Now when you encounter deadlocks, and you want Spring Batch to do automatic retries Spring Batch will not have the Hibernate object graph in the retry cache. Instead it will have the very stateless and immutable Long in the cache. And the processor will make sure that no stale Order data from the previous (failed) transaction is re-used, as the object graph is re-read by the processor on each retry. There are a number of advantages when using a Jdbc based reader to fetch primary keys (as opposed to objects):

  • You will only need one Hibernate session (per thread) in your batch, and it can be bound to the transaction
  • The primary keys will not change, so there is no issue when re-using the same object instance in a retry.
  • Reading PKs only in the reader makes it much easier to do multi-threaded steps.
  • Longs (primary keys) are low footprint.
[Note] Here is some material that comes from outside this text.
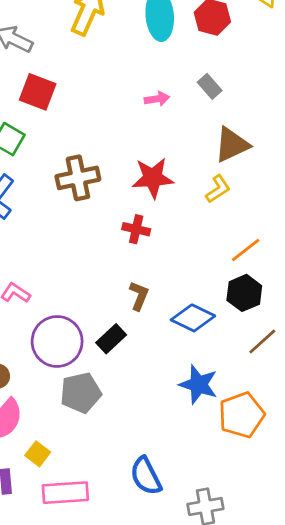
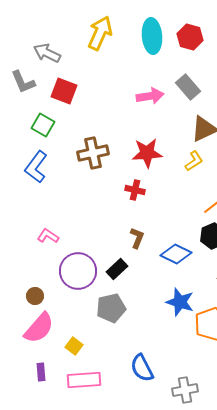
gray rectangle: (210, 86) -> (188, 87), size x1.4
pink arrow: (157, 99) -> (150, 96), size x1.5
gray pentagon: (81, 393) -> (111, 308), moved
yellow square: (38, 454) -> (74, 346), moved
This means that your reader can read all the PKs in one SQL. Parse and store them in a class member (List<Long>). The reader can then return the next cached key whenever read() is called. (This is what the Spring Batch sample StagingItemReader for multi-threaded steps does)


A retry when using a Jdbc ItemReader (for example JdbcCursorItemReader or JdbcPagingItemReader) will look like this:



I'll try to follow up this blog post with another post relating to the parallel processing specific issues. This was more a Hibernate + Spring Batch related post, although many of these problems only became apparent when we parallelized our batch.